→ **EXERCISE BRIEF**: Could you write out the lines below exactly, beginning with the first and finishing with the one that contains "This screenshot has width=907, height=2576."?

→ **MATERIAL FOR THIS TASK**:

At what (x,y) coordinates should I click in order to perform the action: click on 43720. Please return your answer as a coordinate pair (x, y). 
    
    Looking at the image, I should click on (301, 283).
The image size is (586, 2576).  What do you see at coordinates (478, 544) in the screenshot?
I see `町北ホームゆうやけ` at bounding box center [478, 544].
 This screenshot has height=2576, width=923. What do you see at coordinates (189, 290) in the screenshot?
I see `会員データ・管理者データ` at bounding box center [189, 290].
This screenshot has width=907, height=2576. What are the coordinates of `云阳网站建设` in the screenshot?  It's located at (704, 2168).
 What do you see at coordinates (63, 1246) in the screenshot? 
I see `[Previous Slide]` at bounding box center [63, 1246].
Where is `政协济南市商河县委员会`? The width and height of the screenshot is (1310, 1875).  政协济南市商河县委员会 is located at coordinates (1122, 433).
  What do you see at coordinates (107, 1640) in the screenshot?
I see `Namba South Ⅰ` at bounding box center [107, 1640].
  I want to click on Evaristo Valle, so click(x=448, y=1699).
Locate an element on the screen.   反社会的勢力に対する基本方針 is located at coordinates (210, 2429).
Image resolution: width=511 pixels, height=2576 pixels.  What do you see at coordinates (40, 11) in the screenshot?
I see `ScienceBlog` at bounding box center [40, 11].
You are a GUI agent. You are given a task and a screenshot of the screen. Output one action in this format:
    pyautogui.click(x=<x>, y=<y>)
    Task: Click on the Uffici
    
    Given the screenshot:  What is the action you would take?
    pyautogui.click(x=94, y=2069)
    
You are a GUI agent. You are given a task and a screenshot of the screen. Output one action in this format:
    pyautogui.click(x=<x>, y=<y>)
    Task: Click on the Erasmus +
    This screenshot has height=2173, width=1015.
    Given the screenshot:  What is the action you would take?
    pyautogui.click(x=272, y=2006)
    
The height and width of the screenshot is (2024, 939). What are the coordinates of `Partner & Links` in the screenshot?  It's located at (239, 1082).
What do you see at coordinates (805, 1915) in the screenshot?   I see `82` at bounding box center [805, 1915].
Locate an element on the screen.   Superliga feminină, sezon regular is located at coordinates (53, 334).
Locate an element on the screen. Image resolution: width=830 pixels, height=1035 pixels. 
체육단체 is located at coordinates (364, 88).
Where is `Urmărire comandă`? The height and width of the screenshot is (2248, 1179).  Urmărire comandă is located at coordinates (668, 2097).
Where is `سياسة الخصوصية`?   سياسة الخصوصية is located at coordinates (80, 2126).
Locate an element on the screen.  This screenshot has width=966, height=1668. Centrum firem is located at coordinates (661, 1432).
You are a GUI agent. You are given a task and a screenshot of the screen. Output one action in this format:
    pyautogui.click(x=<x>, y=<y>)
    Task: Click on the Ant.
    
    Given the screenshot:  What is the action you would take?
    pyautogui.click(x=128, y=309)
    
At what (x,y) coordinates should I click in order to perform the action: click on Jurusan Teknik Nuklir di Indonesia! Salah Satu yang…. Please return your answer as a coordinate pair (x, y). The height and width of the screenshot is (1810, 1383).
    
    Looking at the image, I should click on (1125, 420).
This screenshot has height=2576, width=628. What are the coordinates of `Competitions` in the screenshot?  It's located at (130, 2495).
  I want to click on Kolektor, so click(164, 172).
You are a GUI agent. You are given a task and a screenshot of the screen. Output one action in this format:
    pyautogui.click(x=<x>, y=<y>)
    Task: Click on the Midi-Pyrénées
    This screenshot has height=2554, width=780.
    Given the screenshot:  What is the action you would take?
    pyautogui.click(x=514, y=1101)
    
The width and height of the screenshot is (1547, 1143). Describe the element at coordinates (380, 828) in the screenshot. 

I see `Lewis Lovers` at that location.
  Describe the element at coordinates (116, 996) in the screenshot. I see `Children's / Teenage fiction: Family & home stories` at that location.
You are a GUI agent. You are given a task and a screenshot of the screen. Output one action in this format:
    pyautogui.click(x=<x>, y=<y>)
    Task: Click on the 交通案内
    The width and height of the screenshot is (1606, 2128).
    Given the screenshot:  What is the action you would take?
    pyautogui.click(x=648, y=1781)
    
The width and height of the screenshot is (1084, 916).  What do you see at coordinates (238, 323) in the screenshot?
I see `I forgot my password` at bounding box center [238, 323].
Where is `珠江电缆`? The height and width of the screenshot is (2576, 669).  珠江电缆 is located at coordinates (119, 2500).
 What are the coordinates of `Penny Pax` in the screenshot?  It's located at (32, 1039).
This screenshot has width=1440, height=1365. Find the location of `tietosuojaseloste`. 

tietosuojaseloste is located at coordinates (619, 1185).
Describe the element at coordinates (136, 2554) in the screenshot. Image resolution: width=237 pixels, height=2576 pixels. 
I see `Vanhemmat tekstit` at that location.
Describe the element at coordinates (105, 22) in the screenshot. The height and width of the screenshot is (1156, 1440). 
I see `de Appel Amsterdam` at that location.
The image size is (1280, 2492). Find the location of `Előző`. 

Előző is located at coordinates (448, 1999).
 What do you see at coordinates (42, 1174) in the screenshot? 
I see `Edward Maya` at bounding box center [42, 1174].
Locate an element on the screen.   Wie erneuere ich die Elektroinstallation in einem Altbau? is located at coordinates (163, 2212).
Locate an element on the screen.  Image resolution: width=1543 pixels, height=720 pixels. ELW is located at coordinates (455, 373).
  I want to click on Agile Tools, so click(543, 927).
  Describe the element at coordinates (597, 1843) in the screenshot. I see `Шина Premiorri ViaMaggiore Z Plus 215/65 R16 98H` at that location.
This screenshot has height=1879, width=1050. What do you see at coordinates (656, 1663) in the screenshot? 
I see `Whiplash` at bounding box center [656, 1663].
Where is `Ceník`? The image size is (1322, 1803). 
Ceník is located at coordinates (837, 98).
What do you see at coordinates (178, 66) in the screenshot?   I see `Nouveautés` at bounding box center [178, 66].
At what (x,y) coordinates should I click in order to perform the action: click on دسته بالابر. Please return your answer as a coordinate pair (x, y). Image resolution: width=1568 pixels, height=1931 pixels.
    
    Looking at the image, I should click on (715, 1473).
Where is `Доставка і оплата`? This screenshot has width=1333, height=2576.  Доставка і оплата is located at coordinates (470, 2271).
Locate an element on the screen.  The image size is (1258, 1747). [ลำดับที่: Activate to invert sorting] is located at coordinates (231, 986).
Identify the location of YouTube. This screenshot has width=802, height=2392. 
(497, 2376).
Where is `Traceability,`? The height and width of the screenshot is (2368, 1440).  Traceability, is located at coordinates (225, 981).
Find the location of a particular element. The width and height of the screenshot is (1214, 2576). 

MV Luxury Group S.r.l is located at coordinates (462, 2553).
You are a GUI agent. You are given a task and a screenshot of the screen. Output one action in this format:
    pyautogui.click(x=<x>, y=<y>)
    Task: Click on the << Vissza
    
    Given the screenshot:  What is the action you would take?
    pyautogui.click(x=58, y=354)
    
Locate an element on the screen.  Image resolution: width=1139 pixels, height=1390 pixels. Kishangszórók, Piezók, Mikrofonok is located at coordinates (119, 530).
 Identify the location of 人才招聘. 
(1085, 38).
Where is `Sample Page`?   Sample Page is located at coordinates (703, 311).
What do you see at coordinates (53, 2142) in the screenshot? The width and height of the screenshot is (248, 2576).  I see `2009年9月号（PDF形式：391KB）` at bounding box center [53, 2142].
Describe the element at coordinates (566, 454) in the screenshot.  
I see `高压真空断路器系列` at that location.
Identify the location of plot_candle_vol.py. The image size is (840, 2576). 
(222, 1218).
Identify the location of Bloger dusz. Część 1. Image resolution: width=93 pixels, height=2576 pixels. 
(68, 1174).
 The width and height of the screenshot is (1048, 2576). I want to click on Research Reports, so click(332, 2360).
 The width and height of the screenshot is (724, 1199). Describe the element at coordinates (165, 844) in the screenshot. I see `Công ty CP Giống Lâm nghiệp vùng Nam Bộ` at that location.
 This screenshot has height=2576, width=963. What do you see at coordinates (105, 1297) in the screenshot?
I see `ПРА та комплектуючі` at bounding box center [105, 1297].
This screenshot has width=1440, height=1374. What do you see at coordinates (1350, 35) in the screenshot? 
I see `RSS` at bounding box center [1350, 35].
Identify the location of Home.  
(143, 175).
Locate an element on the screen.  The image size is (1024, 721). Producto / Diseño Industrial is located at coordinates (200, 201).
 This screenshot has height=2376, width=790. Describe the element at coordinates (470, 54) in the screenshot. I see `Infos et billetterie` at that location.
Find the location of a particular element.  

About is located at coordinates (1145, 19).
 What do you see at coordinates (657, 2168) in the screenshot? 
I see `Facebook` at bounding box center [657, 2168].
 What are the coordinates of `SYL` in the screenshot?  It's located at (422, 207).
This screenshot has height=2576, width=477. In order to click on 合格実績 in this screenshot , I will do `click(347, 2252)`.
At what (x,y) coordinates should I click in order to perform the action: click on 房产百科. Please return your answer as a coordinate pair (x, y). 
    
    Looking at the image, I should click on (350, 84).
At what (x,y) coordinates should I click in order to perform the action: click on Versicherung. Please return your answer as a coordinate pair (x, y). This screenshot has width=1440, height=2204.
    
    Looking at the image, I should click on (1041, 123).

→ **RESULT**:
At what (x,y) coordinates should I click in order to perform the action: click on 43720. Please return your answer as a coordinate pair (x, y). 
    
    Looking at the image, I should click on (301, 283).
The image size is (586, 2576).  What do you see at coordinates (478, 544) in the screenshot?
I see `町北ホームゆうやけ` at bounding box center [478, 544].
 This screenshot has height=2576, width=923. What do you see at coordinates (189, 290) in the screenshot?
I see `会員データ・管理者データ` at bounding box center [189, 290].
This screenshot has width=907, height=2576. What are the coordinates of `云阳网站建设` in the screenshot?  It's located at (704, 2168).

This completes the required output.